Hier ist ein weiteres Anzeichen für mangelnde Selbstidentifikation. Wir haben möglicherweise ein flüchtiges Gefühl, dass unsere Gedanken, Gefühle oder Worte wichtiger sind, als sie tatsächlich sind.

Wir verändern unsere Haltung subtil, um eine bestimmte Wirkung zu erzielen.

Das ist schwer zu erkennen. Aber wenn wir es einmal bemerkt haben, zeigt es, dass wir uns stärker mit dem Anderen identifizieren als mit uns selbst.

Wir konzentrieren uns mehr darauf, zu beeindrucken, als uns auszudrücken. Wenn es uns wichtig ist, dass sie uns auf eine bestimmte Weise sehen, leben wir unser Leben durch sie.

Wir sind dann für unser Realitätsgefühl auf den anderen angewiesen.

In diesem Sinne sollten wir diese Lehren nicht als Vorwürfe verstehen, die uns zu schnellen Veränderungen auffordern. Eine solche Auffassung könnte dazu führen, dass wir uns weiterhin mit einer externen Quelle oder Autorität identifizieren.

Unser Ziel ist es, zu erkennen, wo immer wir unsere Identifikation nach außen verlagern. Dann können wir diese Erkenntnis als Wegweiser auf einem gut markierten Pfad betrachten, der uns zu einem tieferen Verständnis von uns selbst führen kann.

Unsere Bedürfnisse ändern sich mit unserem Wachstum.

Lasst uns tiefer in das Thema Selbstidentifikation eintauchen.

Ein Neugeborenes besitzt beim Heranwachsen noch kein ausreichend starkes Selbstbewusstsein, um für sich selbst zu sorgen. Es ist auf die stärkere Welt der Erwachsenen angewiesen.

Wir verstehen das, insbesondere auf der physischen Ebene.

Kinder brauchen Nahrung, Schutz und einen Wohnort.

Es gibt aber auch andere Ebenen, auf denen ein Kind abhängig ist, darunter die emotionale, intellektuelle und spirituelle.

Kinder brauchen Liebe genauso sehr wie Nahrung.

Und beides können sie nicht von allein erreichen.
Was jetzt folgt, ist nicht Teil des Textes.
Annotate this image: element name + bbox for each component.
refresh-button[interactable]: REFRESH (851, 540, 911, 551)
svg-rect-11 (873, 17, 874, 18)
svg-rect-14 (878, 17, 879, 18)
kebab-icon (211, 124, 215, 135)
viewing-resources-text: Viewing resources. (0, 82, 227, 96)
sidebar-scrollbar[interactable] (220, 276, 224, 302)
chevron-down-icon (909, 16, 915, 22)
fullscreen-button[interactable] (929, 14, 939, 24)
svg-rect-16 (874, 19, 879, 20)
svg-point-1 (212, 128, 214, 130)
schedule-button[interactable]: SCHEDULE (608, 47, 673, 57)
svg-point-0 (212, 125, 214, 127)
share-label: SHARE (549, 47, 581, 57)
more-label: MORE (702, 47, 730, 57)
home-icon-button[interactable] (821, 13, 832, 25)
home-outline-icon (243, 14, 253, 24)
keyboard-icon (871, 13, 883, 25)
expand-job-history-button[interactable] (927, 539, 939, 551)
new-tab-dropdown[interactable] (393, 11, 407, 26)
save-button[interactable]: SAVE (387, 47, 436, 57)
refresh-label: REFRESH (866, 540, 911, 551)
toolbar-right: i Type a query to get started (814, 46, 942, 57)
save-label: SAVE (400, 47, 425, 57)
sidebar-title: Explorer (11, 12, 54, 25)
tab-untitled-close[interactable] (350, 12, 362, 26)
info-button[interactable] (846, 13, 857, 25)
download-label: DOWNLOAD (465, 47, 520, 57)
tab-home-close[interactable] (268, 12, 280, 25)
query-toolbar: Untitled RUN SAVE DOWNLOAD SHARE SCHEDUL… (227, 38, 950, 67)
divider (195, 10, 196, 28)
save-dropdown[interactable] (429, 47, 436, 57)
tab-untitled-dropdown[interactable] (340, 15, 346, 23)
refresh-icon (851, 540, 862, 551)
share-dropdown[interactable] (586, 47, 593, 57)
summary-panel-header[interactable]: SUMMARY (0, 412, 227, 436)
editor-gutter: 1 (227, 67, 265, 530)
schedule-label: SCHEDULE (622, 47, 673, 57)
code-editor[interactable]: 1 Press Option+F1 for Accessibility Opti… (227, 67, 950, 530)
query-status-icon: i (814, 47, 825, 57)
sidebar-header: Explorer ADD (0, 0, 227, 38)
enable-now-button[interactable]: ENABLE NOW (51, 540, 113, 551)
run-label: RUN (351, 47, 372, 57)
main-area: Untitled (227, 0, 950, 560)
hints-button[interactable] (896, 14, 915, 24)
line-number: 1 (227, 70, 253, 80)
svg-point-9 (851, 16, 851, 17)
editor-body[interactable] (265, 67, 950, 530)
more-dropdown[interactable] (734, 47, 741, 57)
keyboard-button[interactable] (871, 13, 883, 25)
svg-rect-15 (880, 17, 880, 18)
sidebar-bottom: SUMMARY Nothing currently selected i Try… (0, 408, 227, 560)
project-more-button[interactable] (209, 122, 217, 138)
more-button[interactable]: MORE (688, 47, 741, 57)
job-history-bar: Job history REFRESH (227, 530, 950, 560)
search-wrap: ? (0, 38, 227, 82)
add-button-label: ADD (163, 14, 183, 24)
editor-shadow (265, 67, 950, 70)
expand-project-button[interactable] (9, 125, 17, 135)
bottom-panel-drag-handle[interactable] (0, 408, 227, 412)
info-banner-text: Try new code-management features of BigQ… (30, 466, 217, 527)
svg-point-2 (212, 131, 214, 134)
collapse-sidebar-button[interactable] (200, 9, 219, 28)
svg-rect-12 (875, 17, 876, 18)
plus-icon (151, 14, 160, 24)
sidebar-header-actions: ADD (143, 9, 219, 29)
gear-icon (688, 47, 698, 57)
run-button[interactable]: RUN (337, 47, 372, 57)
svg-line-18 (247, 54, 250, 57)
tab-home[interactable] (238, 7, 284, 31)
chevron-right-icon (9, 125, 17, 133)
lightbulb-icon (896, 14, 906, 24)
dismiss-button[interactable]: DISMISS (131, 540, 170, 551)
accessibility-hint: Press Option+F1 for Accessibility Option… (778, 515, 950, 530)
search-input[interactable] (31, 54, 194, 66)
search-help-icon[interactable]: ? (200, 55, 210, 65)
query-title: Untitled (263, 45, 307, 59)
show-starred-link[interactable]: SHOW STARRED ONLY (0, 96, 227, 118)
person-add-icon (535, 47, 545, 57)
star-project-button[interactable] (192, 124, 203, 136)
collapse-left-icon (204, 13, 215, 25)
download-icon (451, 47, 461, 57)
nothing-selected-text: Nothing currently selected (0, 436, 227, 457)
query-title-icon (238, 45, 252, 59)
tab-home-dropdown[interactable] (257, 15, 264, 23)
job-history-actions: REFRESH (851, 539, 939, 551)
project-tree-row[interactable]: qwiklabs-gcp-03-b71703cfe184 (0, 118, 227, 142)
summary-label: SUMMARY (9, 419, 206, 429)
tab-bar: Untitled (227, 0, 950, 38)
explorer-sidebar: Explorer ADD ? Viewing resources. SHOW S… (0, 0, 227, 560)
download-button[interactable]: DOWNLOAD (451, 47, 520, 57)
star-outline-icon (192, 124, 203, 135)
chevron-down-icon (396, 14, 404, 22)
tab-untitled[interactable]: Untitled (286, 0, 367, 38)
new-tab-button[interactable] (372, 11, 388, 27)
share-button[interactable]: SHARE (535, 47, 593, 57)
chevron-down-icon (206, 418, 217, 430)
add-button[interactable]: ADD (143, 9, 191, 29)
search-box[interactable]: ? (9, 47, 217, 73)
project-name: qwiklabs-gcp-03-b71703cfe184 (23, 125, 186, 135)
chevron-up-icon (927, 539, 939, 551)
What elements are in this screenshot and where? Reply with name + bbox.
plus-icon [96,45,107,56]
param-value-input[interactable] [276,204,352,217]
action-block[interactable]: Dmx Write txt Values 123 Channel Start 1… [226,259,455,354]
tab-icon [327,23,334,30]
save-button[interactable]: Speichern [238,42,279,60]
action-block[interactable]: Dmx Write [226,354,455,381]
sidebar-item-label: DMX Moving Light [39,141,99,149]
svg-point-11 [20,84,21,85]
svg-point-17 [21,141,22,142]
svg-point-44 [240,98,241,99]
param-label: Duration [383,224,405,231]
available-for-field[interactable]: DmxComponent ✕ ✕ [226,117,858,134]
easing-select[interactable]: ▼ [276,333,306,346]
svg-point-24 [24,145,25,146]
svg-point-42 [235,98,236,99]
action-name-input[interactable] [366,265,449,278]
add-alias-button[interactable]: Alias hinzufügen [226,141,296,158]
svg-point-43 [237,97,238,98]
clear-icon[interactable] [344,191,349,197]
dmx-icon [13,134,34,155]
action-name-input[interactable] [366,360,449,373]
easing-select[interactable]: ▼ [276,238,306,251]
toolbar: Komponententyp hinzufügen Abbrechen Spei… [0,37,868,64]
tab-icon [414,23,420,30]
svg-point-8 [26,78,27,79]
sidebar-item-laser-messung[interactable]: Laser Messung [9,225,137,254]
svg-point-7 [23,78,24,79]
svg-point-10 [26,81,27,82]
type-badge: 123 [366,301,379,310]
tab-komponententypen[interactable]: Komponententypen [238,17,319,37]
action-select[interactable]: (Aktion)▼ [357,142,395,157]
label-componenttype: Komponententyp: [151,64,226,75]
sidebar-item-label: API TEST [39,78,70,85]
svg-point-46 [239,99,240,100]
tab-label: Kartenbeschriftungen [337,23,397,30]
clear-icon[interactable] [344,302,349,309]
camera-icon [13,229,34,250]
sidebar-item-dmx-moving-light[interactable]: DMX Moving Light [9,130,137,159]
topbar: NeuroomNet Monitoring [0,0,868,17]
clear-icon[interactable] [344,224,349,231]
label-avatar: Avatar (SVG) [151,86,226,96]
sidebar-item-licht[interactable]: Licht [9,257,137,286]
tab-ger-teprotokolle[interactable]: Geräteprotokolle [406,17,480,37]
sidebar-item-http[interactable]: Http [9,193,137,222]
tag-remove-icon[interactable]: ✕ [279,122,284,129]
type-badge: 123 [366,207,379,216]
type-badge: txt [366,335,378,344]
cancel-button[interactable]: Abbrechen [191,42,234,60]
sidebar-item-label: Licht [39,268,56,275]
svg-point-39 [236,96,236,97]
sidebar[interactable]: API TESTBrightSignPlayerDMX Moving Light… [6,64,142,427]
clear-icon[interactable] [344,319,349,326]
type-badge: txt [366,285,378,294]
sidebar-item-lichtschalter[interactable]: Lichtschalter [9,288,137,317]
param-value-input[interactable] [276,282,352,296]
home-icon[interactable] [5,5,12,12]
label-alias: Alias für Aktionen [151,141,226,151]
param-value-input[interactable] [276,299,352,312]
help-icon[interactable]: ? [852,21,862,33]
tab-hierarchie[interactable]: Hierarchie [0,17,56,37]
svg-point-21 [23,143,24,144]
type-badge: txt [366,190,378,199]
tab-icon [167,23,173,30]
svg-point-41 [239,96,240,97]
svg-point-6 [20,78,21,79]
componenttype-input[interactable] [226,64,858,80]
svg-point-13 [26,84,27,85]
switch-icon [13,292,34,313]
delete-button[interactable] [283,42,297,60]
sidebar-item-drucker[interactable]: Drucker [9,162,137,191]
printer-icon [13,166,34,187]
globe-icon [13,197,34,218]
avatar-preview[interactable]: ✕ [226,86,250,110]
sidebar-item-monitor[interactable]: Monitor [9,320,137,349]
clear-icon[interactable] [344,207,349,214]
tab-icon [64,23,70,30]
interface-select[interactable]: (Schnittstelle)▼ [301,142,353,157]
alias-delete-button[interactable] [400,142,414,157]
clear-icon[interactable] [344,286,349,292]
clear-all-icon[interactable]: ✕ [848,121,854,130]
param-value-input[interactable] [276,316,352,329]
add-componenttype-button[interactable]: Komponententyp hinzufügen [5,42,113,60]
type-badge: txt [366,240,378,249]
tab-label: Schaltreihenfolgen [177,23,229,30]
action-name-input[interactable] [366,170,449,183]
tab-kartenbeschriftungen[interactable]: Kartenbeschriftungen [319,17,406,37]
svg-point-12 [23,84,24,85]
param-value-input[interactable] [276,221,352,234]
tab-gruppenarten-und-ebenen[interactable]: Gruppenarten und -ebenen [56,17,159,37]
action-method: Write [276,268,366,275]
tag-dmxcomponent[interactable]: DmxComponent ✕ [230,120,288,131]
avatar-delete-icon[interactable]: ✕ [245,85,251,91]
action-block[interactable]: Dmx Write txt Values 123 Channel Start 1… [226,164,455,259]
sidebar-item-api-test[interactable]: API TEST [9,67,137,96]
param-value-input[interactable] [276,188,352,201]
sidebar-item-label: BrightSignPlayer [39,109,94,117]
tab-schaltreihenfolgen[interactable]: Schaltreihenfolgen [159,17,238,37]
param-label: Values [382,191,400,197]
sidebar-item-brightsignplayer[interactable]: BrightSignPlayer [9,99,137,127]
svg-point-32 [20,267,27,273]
Liebe ist ein wesentlicher Bestandteil des Lebens. Als reife Erwachsene warten wir nicht hilflos darauf, dass uns jemand Liebe schenkt. Liebe entsteht aus unserer eigenen Fähigkeit zu lieben und Beziehungen einzugehen.

Wenn wir wirklich reif sind, fühlen wir uns nicht unsicher oder hilflos, wenn wir keine Liebe erfahren. Wenn wir uns also unsicher fühlen, liegt das daran, dass ein Teil von uns emotional noch unreif ist.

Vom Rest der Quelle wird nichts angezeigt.